> **Exercise objective**: Find the word "untuk" in the material below and gather every line that contains it.
+++ Data for analysis
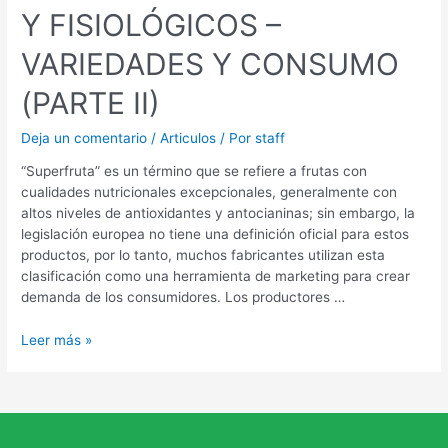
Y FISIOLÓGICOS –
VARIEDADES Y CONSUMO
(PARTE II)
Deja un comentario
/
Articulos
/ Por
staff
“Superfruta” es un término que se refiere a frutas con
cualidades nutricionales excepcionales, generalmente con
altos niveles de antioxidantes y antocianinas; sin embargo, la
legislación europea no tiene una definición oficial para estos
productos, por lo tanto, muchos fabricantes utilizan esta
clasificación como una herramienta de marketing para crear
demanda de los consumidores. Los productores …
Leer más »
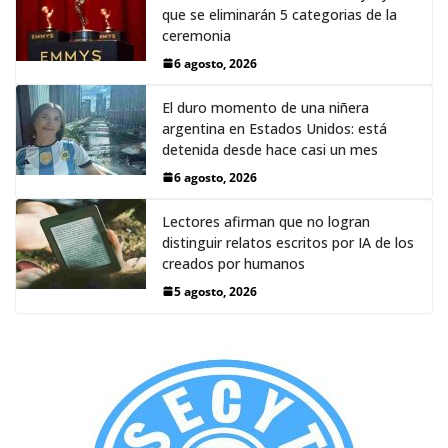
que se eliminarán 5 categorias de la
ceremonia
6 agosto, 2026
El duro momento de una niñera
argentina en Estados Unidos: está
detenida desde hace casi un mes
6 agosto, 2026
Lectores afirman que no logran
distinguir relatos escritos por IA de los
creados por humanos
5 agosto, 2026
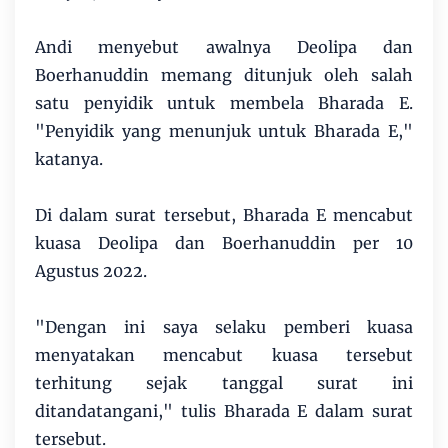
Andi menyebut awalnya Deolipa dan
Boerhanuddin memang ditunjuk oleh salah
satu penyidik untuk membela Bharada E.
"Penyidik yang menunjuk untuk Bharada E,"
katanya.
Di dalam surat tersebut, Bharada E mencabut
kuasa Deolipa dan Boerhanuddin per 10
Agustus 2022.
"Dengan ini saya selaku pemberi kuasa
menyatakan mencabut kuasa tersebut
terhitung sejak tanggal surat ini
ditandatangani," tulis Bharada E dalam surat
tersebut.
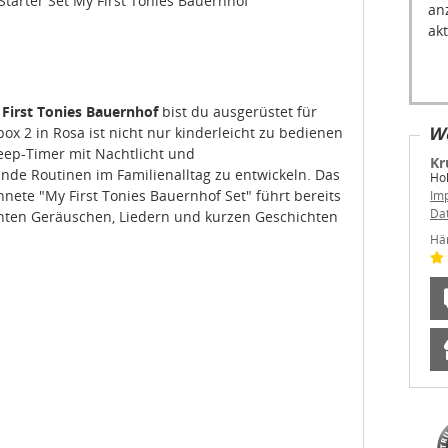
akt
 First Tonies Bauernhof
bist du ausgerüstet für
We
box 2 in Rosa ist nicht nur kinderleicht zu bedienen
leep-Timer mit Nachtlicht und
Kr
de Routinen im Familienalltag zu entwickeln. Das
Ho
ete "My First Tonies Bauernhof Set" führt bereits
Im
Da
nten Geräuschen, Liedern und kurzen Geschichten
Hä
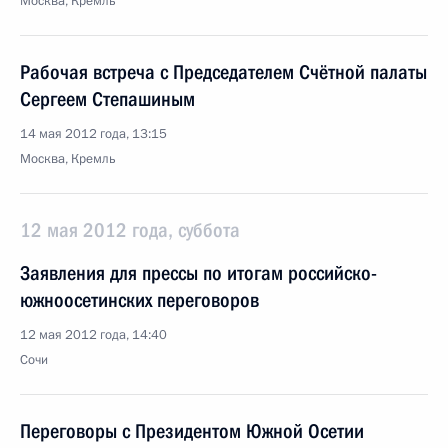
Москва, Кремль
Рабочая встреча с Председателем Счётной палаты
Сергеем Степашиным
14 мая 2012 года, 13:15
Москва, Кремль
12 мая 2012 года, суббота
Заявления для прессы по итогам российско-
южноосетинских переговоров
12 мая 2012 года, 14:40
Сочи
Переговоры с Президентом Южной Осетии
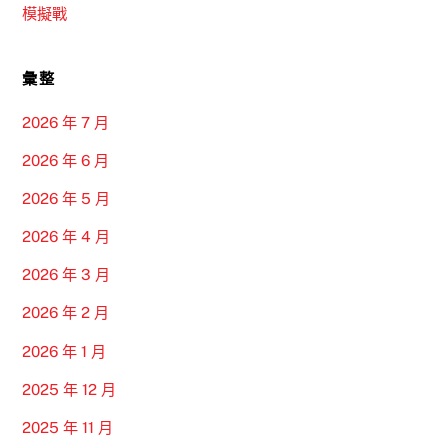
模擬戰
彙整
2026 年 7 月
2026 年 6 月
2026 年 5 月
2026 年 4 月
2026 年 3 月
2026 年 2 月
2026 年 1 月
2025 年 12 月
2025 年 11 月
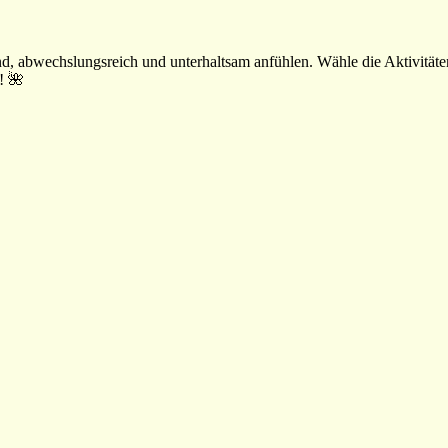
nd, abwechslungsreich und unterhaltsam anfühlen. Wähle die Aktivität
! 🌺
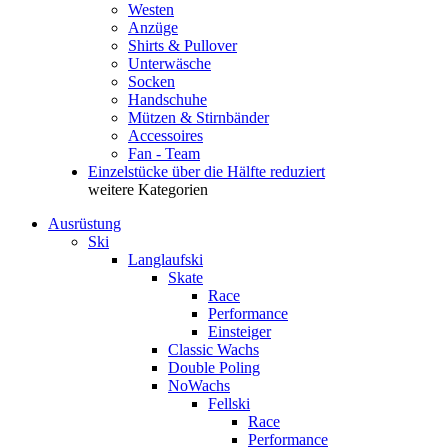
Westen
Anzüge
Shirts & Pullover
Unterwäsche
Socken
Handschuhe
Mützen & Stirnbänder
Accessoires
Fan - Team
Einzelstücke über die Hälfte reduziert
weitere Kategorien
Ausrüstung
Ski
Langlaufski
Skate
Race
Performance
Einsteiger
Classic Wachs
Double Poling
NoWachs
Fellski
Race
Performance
++++++
> **Task result**:
satu penyidik untuk membela Bharada E.
"Penyidik yang menunjuk untuk Bharada E,"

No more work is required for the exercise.